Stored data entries
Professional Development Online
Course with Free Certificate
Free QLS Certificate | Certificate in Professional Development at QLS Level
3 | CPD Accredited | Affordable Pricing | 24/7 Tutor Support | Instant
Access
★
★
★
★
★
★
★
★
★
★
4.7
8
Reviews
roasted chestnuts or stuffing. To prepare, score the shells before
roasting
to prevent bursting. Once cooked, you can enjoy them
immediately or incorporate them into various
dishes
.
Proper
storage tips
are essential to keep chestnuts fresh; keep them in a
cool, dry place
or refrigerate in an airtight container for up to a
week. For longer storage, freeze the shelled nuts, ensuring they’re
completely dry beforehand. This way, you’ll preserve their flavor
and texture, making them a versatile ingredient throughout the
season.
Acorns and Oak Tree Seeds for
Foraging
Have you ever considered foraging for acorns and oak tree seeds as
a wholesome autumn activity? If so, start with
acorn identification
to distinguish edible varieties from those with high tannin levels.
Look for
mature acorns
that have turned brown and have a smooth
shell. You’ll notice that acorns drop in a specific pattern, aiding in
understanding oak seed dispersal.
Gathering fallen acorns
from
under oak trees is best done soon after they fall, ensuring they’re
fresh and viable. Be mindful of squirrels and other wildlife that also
==
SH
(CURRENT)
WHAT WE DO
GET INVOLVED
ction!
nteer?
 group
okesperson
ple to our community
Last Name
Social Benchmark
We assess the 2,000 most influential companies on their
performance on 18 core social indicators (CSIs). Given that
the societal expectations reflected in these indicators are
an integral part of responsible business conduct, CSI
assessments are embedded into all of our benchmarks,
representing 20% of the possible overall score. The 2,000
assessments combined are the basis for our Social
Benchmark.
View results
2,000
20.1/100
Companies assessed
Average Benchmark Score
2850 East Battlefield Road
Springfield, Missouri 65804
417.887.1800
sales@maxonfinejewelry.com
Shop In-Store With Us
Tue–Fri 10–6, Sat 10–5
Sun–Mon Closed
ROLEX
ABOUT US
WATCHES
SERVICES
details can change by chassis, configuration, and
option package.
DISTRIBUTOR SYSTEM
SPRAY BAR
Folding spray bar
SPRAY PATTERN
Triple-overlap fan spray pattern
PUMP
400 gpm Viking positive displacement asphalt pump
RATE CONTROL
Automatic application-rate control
...
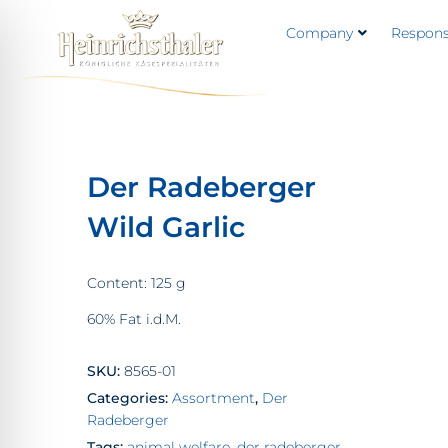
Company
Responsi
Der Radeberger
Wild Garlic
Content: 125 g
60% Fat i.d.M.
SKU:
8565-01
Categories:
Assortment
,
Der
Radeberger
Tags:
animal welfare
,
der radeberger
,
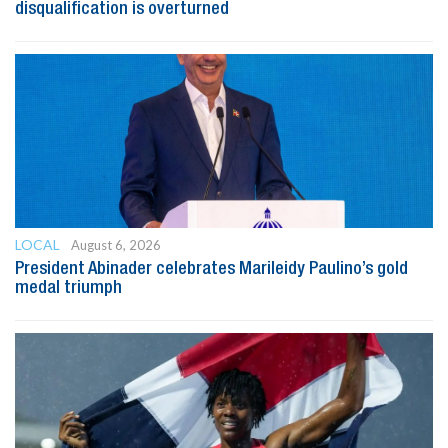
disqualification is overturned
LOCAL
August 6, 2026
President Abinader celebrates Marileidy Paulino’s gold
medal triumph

The problem
Among the entries above, the line containing "immediately or incorporate them into various", the line containing "fresh and viable.", and all lines between them are to be restated word for word; nothing else belongs in the reply.

Reply to the task
immediately or incorporate them into various
dishes
.
Proper
storage tips
are essential to keep chestnuts fresh; keep them in a
cool, dry place
or refrigerate in an airtight container for up to a
week. For longer storage, freeze the shelled nuts, ensuring they’re
completely dry beforehand. This way, you’ll preserve their flavor
and texture, making them a versatile ingredient throughout the
season.
Acorns and Oak Tree Seeds for
Foraging
Have you ever considered foraging for acorns and oak tree seeds as
a wholesome autumn activity? If so, start with
acorn identification
to distinguish edible varieties from those with high tannin levels.
Look for
mature acorns
that have turned brown and have a smooth
shell. You’ll notice that acorns drop in a specific pattern, aiding in
understanding oak seed dispersal.
Gathering fallen acorns
from
under oak trees is best done soon after they fall, ensuring they’re
fresh and viable. Be mindful of squirrels and other wildlife that also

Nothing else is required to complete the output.